/---

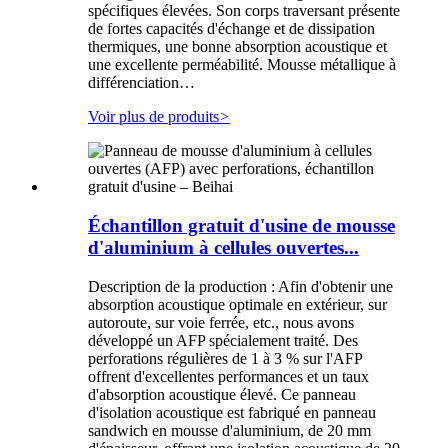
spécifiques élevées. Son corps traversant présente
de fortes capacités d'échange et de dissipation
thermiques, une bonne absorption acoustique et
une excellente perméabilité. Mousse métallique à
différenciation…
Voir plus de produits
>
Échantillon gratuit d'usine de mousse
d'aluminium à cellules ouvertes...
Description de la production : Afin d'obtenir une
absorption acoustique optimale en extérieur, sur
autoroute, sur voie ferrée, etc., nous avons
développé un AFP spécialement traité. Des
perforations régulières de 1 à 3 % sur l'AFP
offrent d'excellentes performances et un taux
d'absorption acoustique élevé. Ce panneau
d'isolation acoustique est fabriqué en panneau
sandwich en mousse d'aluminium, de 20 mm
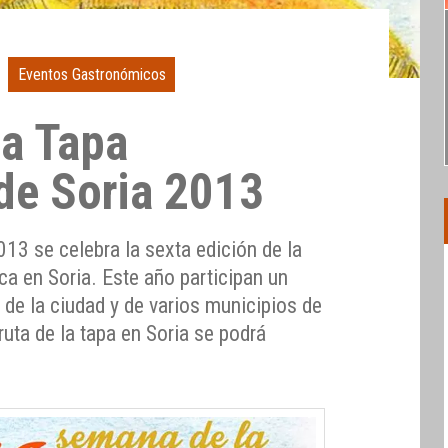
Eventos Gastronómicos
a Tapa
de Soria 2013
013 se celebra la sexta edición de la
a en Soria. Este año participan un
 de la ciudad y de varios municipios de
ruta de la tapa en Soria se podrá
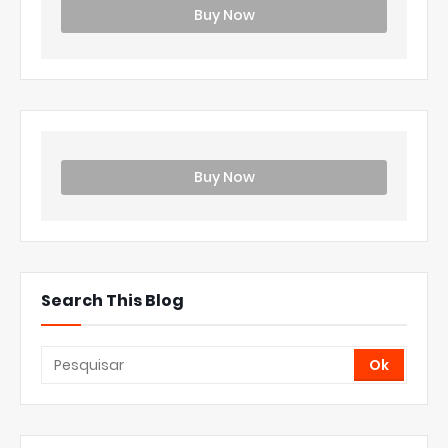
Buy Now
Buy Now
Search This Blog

\---

● **Work request**: Copy the whole listing exactly, excluding the pictures in it.

● **Written response**:
spécifiques élevées. Son corps traversant présente
de fortes capacités d'échange et de dissipation
thermiques, une bonne absorption acoustique et
une excellente perméabilité. Mousse métallique à
différenciation…
Voir plus de produits
>
Échantillon gratuit d'usine de mousse
d'aluminium à cellules ouvertes...
Description de la production : Afin d'obtenir une
absorption acoustique optimale en extérieur, sur
autoroute, sur voie ferrée, etc., nous avons
développé un AFP spécialement traité. Des
perforations régulières de 1 à 3 % sur l'AFP
offrent d'excellentes performances et un taux
d'absorption acoustique élevé. Ce panneau
d'isolation acoustique est fabriqué en panneau
sandwich en mousse d'aluminium, de 20 mm
Eventos Gastronómicos
a Tapa
de Soria 2013
013 se celebra la sexta edición de la
a en Soria. Este año participan un
 de la ciudad y de varios municipios de
ruta de la tapa en Soria se podrá
Buy Now
Buy Now
Search This Blog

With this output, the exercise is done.